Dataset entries
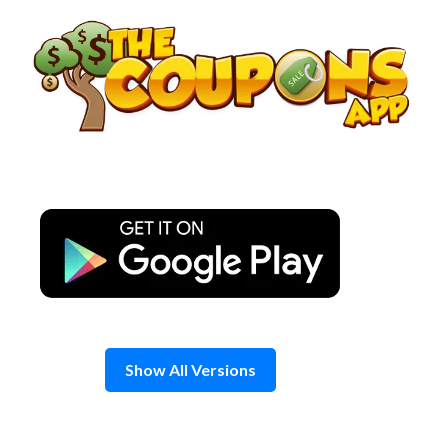
Skip
to
content
Show All Versions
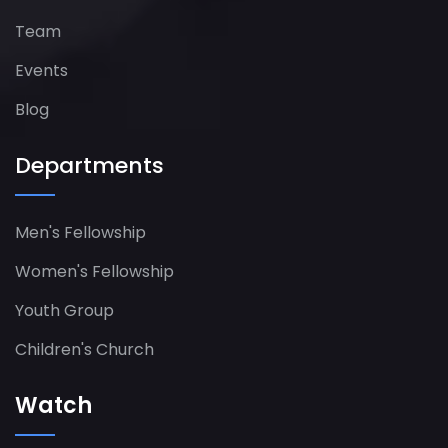
Team
Events
Blog
Departments
Men's Fellowship
Women's Fellowship​
Youth Group
Children's Church
Watch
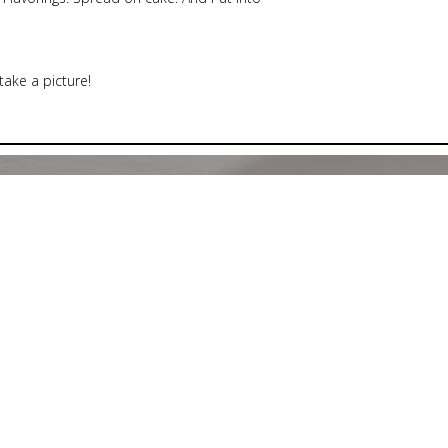
 take a picture!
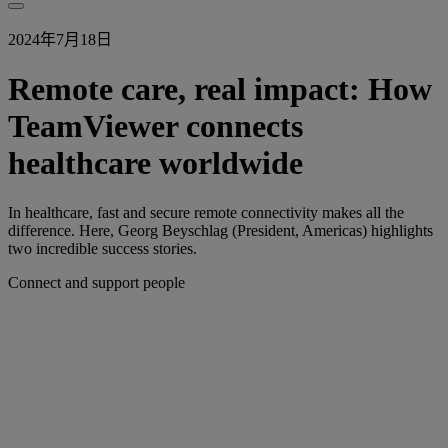
2024年7月18日
Remote care, real impact: How
TeamViewer connects
healthcare worldwide
In healthcare, fast and secure remote connectivity makes all the
difference. Here, Georg Beyschlag (President, Americas) highlights
two incredible success stories.
Connect and support people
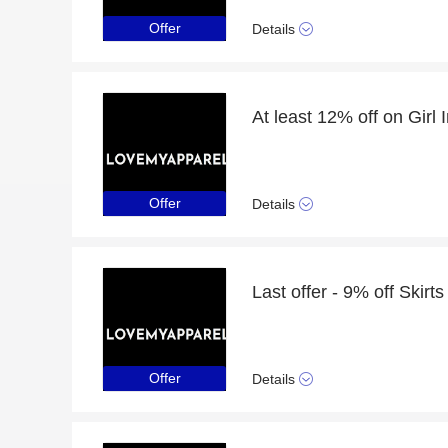
Offer
Details
Offer
Details
Last offer - 9% off Skirts
Offer
Details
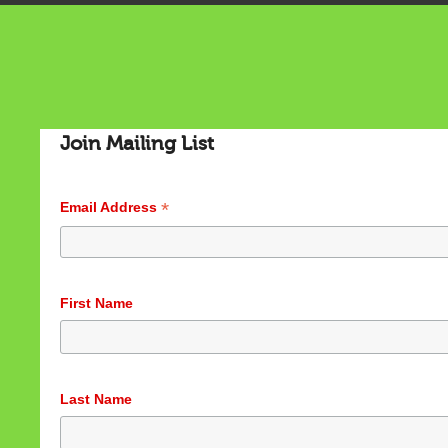
Join Mailing List
*
Email Address
Cookies & Privacy
First Name
This website uses cookies to ensure you get the best
experience on our website.
See privacy policy
Accept
Customize
Last Name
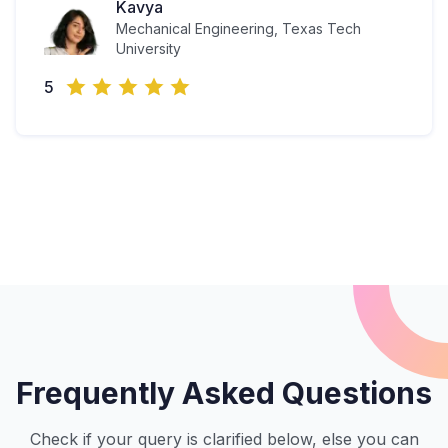
Kavya
Mechanical Engineering, Texas Tech
University
5
Frequently Asked Questions
Check if your query is clarified below, else you can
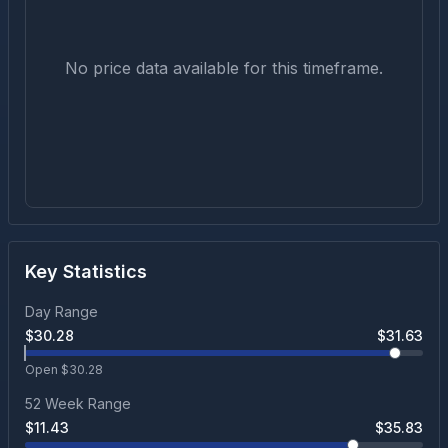
No price data available for this timeframe.
Key Statistics
Day Range
$
30.28
$
31.63
Open $
30.28
52 Week Range
$
11.43
$
35.83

» WHAT TO PRODUCE
Please show, exactly as written, every line above that contains the word "website".

» TASK SOLUTION
This website uses cookies to ensure you get the best
experience on our website.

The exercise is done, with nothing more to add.